Your goal: Report each line from the records where the string "Fläche" turns up.

────

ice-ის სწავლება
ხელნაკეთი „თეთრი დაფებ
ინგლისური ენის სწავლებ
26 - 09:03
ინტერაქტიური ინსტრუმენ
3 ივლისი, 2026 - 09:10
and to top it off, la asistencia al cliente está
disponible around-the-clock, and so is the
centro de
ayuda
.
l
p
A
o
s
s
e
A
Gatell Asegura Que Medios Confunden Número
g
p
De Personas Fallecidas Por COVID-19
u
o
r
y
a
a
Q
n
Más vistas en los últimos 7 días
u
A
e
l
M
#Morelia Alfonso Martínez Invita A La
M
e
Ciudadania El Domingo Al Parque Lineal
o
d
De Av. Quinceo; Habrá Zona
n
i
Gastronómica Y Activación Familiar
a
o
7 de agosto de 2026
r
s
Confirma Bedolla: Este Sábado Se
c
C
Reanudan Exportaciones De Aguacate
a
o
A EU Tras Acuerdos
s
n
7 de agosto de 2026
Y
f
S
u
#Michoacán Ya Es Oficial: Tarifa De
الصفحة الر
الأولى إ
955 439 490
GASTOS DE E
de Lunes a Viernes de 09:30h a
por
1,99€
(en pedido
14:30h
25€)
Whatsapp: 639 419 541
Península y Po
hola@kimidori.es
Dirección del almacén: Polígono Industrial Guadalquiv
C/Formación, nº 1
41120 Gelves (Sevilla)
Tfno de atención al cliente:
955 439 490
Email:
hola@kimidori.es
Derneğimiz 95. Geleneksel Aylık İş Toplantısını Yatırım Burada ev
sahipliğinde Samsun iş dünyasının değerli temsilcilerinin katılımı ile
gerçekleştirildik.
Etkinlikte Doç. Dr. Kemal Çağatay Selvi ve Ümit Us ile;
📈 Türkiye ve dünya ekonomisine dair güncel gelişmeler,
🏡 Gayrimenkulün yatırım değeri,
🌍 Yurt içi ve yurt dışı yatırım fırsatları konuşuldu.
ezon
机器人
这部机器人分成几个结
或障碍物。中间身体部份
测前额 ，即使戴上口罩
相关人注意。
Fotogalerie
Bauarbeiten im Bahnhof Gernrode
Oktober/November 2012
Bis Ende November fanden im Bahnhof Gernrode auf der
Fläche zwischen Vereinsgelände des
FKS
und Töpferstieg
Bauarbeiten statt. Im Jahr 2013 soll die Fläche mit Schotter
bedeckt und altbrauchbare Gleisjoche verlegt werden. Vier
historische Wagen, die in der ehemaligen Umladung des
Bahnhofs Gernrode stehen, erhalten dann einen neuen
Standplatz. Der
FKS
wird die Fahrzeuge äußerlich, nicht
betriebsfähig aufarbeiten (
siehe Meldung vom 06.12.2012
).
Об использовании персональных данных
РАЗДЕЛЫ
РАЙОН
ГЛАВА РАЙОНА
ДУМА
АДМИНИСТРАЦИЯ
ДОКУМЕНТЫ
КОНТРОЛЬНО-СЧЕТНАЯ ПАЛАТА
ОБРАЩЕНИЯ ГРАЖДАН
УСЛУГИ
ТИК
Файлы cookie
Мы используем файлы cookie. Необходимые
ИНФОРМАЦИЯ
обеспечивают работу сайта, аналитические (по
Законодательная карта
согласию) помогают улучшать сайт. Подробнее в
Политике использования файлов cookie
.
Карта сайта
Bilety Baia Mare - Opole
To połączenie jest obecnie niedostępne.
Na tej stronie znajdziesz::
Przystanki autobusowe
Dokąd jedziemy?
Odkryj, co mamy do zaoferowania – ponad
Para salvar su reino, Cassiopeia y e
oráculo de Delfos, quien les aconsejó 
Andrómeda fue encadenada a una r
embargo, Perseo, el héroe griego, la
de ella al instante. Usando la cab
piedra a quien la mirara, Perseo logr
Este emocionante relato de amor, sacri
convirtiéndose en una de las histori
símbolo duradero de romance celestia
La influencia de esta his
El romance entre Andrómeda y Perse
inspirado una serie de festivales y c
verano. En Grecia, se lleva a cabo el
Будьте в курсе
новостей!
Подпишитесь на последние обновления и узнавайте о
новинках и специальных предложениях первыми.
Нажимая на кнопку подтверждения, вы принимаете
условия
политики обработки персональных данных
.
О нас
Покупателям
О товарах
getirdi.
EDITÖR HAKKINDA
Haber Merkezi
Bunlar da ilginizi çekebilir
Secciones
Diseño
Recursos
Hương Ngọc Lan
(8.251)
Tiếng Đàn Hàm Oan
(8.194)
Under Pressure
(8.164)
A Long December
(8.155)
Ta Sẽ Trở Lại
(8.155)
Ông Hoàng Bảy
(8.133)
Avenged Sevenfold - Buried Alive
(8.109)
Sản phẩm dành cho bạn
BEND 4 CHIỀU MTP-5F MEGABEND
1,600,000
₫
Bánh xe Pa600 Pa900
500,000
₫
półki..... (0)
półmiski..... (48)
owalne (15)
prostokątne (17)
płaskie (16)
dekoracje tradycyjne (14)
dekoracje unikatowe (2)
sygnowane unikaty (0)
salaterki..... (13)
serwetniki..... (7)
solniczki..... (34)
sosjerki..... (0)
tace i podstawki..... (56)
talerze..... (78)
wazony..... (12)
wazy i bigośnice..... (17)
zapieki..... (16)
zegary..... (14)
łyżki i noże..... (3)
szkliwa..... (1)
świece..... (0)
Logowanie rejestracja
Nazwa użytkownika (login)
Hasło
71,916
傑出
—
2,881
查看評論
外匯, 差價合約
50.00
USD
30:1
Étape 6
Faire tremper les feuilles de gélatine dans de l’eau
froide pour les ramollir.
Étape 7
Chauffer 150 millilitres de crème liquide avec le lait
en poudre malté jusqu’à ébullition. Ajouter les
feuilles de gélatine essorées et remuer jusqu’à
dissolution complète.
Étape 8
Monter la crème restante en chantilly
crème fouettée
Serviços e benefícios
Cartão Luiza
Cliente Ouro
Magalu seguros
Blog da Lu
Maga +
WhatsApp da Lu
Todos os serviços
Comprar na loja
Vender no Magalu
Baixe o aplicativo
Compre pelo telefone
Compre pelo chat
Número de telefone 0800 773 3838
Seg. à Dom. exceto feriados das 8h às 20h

────

Answer box:
Fläche zwischen Vereinsgelände des
Bauarbeiten statt. Im Jahr 2013 soll die Fläche mit Schotter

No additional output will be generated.